At length, a force of royal officers and lancers had arrived under the battered but still sound walls of the City of Pahtahtahspolis . Upon being admitted, the officers had proclaimed the new High King’s announcement of a general amnesty to all who had deserted the army of his usurping predecessor if they now would return to his service and join him on his path of conquest. Despite the fact that many of them now had wives and families and friends in Pahtahtahspolis, the surviving men of what once had been the Leopard Squadron of the Royal Heavy Horse were stirred like old warhorses on hearing the trumpet calls of war, even Komees Stehrgiahnos himself.

Planning to delay only long enough to set his city and lands in good order under a noble deputy, he sent his remnant of a squadron and as many of the onetime mercenary pikemen off with the troops of the new, powerful king, promising to report to Thrahkohnpolis himself within the space of a couple of months.

Due to the still unsettled conditions, when he rode the journey to the hold of the thoheeks, he rode armed and accompanied by a few also armed retainers. These men were skillfully separated from him at the ducal residence, and while he was awaiting his audience, well-armed ducal guardsmen disarmed him, led him to a secure if comfortable chamber and locked him in it.

Shortly after he had been fed, he was visited by the thoheeks, who came alone and seemed rather embarrassed about this imprisonment of a loyal vassal. “Look you, my boy,” he had begun, looking anywhere but at Stehrgiahnos, “I don’t like what I’ve had to do here, and I like even less what certain other men have in mind for you, do I obediently deliver you into their hands. Now what the Church hierarchy did to your sire and house was not right—legal, but not in any way moral—but neither was what you did in taking back your city, clapping asub-kooreeos who was only doing what his superiors had ordered him to do, after all, in a dungeon cell after terrifying him, and robbing him and hiring his troops out from under him.

“Now I know what your defense is going to be. Had that sad specimen of supposed masculinity stayed in ownership and control of the city, it would’ve fallen to the first warband that came along and would today be a charred, broken-walled ruin as so many others are now. But even so, you broke civil laws and your intemperate actions drove the previous kooreeos into such a rage that he suffered a fit and died on the same day that he heard the news. Therefore, his successor means to see you charged with and tried by a Church court for murder in addition to a plethora of other crimes. That trial will only be a mere form, of course; they consider you guilty of everything and mean to burn you or crucify you, after suitable torments and maimings and mutilations.”

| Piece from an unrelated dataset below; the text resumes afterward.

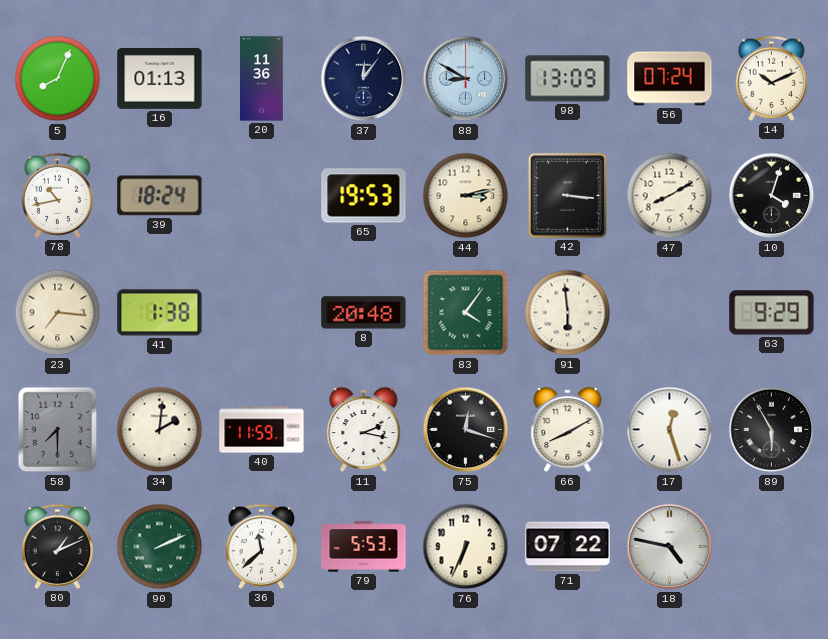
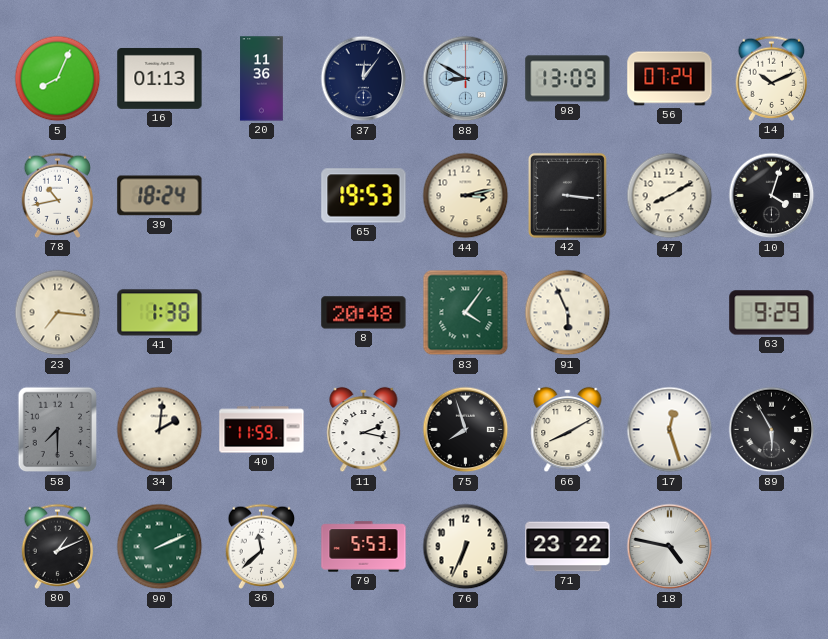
91: 5:59 -> 5:56
75: 12:18 -> 7:57
71: 07:22 -> 23:22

The thoheeks ended by giving Komees Stehrgiahnos back all of his effects, adding a small purse of old, worn, clipped coins, plus a warning to ride far and fast and keep clear of the lands that had been his patrimony and, above all, to not allow himself to be taken alive by the Church or its agents. He regretted it, he said, but in order to maintain important relations with the Church, he would have to declare this son of his old friend outlaw and himself lead out a fast pursuit of him within days.

Only some week into his flight, the broken, outlawed komees found himself confronted by a dozen armed men as he rounded a brushy curve in a road. Without thinking twice, he snapped down his visor, unslung his shield, drew his sword and spurraked his horse into a startled lunge, determined to take as many of the bastards as possible down into death with him. He had cut down two and incapacitated yet another when a crashing blow of a mace hurled him down, out of his saddle, unconscious.

When he regained his senses, he was lying on the ground and looking up at an ill-matched pair of warriors—one thin and wiry, the other big and beefy, Mainahkos and Ahreekos by name. When he realized that his captors were bandits, not agents of the Church, he admitted to his recent outlawry and ended by being offered a place of command in the sizable force led by the two warlords. Stehrgiahnos had accepted.